Jes, nach 5 Jahren Kampf! Noch 2007 waren alle für die Abschaffung, heute niemand mehr. Die Lex Koller wird überleben.

Und ich habe das Gefühl etwas wichtiges erreicht zu haben

Nationalrat überweist am 3.Dezember 2012 meine Motion ohne Gegenstimme!

http://www.nzz.ch/aktuell/schweiz/lex-koller-1.17867380

Erschienen in der NZZ am 4. Dezember 2012

Die Lex Koller wird nicht abgeschafft. Das hat der Nationalrat am Montagabend beschlossen. Er hat eine Kommissionsmotion überwiesen, die eine seit fünf Jahren hängige Vorlage zur Abschaffungs formell beerdigt
hä. Bern

2007 waren der Bundesrat und alle grossen Parteien der Ansicht gewesen, das Bundesgesetz über den Erwerb von Grundstücken durch Personen im Ausland sei überflüssig geworden. Die Gefahr einer Überfremdung des Schweizer Bodens bestehe nicht mehr, hatte der Tenor gelautet. Für diese Sichtweise mochte am Montag niemand mehr eintreten: Mangels Gegenantrag gab es nicht einmal eine Abstimmung zur Motion. Im Zuge der Zuwanderung und explodierender Bodenpreise und Mieten hat die Lex Koller viele neue Freunde gefunden.

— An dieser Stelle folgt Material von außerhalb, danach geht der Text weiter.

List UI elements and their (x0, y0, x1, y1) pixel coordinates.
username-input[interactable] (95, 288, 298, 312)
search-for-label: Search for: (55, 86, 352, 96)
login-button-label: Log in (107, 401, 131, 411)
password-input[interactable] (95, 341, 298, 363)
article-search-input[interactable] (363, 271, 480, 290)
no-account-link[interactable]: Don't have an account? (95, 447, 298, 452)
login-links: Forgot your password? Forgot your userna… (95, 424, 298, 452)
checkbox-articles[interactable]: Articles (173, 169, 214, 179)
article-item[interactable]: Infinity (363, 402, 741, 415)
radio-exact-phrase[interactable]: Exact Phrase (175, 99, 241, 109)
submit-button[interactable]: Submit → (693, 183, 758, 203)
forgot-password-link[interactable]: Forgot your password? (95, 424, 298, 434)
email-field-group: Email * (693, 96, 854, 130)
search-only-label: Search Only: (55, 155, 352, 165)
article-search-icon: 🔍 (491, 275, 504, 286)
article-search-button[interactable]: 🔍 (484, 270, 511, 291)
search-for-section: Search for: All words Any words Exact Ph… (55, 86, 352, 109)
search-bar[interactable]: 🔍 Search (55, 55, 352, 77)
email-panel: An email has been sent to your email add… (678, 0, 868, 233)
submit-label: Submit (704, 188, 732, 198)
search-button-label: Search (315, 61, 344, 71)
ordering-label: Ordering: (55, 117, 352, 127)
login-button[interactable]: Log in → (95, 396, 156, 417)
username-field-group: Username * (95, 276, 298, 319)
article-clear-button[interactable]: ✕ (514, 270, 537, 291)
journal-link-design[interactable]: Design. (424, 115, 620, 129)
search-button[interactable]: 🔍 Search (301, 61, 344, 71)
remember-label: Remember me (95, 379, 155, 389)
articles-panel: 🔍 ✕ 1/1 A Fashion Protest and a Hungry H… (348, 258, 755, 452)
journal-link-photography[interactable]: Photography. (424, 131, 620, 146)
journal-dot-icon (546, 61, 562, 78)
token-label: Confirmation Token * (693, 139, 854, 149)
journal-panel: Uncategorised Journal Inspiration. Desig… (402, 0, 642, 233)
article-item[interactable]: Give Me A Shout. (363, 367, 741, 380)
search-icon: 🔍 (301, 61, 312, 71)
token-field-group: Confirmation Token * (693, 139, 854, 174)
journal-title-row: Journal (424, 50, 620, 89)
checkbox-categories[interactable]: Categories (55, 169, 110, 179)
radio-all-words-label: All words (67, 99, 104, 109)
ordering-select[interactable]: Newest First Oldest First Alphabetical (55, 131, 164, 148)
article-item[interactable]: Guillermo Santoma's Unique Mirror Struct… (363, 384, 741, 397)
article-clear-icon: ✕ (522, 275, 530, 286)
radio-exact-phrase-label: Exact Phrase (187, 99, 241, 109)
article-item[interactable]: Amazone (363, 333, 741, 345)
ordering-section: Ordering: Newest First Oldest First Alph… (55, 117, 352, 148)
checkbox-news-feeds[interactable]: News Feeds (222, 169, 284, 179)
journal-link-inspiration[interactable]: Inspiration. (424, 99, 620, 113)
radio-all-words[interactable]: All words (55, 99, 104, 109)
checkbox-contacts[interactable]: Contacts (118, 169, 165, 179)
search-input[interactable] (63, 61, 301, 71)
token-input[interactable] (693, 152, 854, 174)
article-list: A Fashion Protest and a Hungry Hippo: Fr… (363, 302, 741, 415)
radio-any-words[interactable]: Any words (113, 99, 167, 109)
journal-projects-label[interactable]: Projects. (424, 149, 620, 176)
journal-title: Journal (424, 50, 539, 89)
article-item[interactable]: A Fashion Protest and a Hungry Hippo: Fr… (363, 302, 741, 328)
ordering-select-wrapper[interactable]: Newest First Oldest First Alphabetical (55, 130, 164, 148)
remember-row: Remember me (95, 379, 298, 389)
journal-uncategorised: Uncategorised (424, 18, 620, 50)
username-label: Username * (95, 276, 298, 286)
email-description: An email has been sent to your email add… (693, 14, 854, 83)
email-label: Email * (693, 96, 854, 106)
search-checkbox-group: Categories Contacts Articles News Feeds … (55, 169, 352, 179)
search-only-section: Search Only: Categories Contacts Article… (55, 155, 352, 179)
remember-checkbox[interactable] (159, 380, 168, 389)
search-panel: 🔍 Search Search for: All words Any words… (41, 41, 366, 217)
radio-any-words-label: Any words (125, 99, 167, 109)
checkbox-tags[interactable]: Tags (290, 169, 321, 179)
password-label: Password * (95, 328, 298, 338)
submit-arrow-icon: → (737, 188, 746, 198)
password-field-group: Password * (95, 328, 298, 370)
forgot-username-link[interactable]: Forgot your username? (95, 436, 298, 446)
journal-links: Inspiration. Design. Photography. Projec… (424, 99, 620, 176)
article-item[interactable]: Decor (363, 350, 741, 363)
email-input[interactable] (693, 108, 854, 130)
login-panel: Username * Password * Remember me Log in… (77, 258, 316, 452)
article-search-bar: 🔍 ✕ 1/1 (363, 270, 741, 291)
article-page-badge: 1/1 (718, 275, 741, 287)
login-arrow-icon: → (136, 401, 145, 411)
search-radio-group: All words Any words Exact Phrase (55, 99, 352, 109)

Für Jacqueline Badran (sp., Zürich) ist die Lex Koller vor allem in den Städten «das einzige Instrument, das die Nachfrage einschränkt». Würde sie abgeschafft, würden die Preise für Mieten und Wohneigentum noch weiter steigen, so Badran. Der Erwerb von Schweizer Boden solle Personen vorbehalten sein, «die hier leben, wohnen und Steuern bezahlen». Auch Bundesrätin Simonetta Sommaruga sagte, dass sich seit 2007 viel verändert habe: Wegen der Finanzkrise mit fehlenden Anlagemöglichkeiten und tiefen Zinsen dränge derzeit viel institutionelles Kapital auf den Schweizer Immobilienmarkt. Hier wirke die Lex Koller «regulierend».

Ein kritischer Einwand kam aus dem Berggebiet. Viola Amherd (cvp., Wallis) anerkannte zwar, dass der Immobilienmarkt in städtischen Regionen überhitzt sei. Hier wäre eine Abschaffung «Öl ins Feuer», sagte sie. Das Berggebiet sei jedoch auf ausländische Investoren angewiesen – hier sei die Lex Koller schädlich. Die CVP hat deshalb eine Fraktions-Motion für eine «Flexibilisierung» der Lex Koller eingereicht. Sie zielt darauf ab, dass Tourismus-Kantone künftig höhere Ausnahme-Kontingente bekommen sollen.